Your resin bodies looked great! Very nice job.


----------



## ajd350 (Sep 18, 2005)

Sounds great Any pics?


----------



## Joe65SkylarkGS (Feb 15, 2010)

Kevin took lots of pics and videos 

So give him some time and he'll post here .I'm sure


----------



## Gear Head (Mar 22, 2005)

Thanks Dom!


----------



## Dyno Dom (May 26, 2007)

Dyno said:


> Your resin bodies looked great! Very nice job.

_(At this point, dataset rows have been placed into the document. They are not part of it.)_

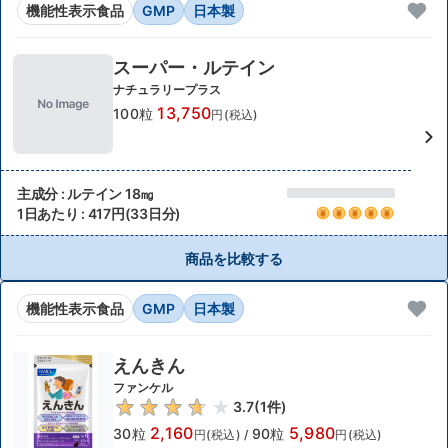
機能性表示食品
GMP
日本製
スーパー・ルテイン
ナチュラリープラス
13,750
100粒
円(税込)
主成分 : ルテイン 18㎎
1日あたり : 417円(33日分)
商品を比較する
機能性表示食品
GMP
日本製
えんきん
ファンケル
3.7
(
1
件)
2,160
5,980
30粒
90粒
円(税込)
/
円(税込)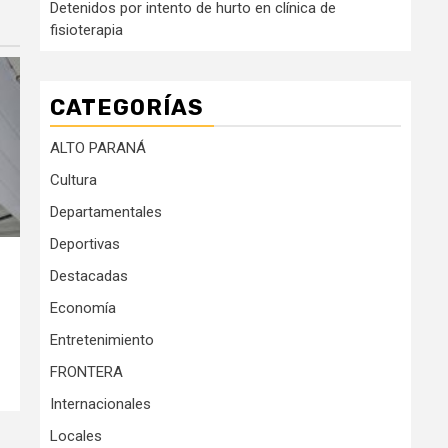
Detenidos por intento de hurto en clínica de
fisioterapia
CATEGORÍAS
ALTO PARANÁ
Cultura
Departamentales
Deportivas
Destacadas
Economía
Entretenimiento
FRONTERA
Internacionales
Locales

GH, your bodies are beautiful done, Congrats! :thumbsup:
However, you got your Dynos crossed, I'm the LI guy while Dyno is the tall
fast racer from CT who had the prior track record you beat on my layout!!


----------



## Gear Head (Mar 22, 2005)

Oops sorry about that Dom. It's been so long since he's posted that it didn't even cross my mind to check my Dynos! Thanks for the props.


----------



## '65 Nova (Jan 28, 2003)

I have exceeded my quota for pics I will look for an alternative…

k-mac


----------



## alpink (Aug 22, 2010)

*pardon me*



krazikev said:


> Selling some doubles i have, sorry no shipping but im only 5 min. From this weekens show on long island. 20 to. 25 each, not perfect may need cleaning or parts, havent tested them, more details on craigslist longisland
> 
> View attachment 223554
> 
> ...


pardon my interest in your well being

carry on


----------